CONTACT US 224 265 0400 or Email

The Agile Incubator Blog

Long live the cloud: Musings on Amazon’s outage

What to make of the spectacular multi-day cloudburst last week when Amazon’s eastern region and all its Availability Zones went down, hobbling hundreds (thousands?) of cloud-based web sites?    It sure got everyone’s attention, didn’t it?  From The Wall Street Journal to the New York Times to minions of bloggers, everybody had a comment on the first major stumble in “cloudom.” 

We at LaunchPoint and our divisions Ajilitee and Discovery Health Partners live in the cloud. We run our business infrastructure on Google and other service providers, and our client applications on Amazon Web Services (AWS), and we lived through this first major test of its durability and reliability.  We say, “long live the cloud!”  Amazon’s cloudburst was a mere spring shower, expected and needed to help cloud flourish.

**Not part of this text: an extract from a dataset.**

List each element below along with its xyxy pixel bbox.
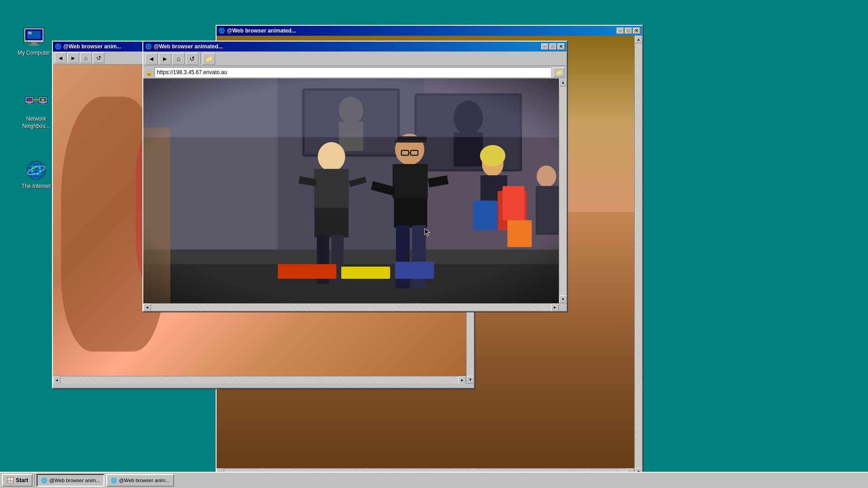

Our perspective is this: no IT environment has 100% uptime and cloud is no exception.  We just need to accept this reality and architect our disaster recovery plans accordingly.  The Wall Street Journal (4/22/11) cited Forrester analyst Vanessa Alvarez, who said, “Amazon’s taking the hit today because they’re the poster child, but outages aren’t anything new and unfortunately they’re going to continue to happen. “

Architecting disaster recovery plans for the cloud means leveraging the capabilities of the cloud provider and considering the limitations and possibilities inherent in the platform.  Once that’s understood, we can 1) tame  our overblown expectations of cloud as IT nirvana ; 2) stop calling “chicken little” and recognize that our fears that the sky is falling are a bit  overblown;  and  3) realize that we are pioneering a new way to do business and problem-solving challenges as they arise.  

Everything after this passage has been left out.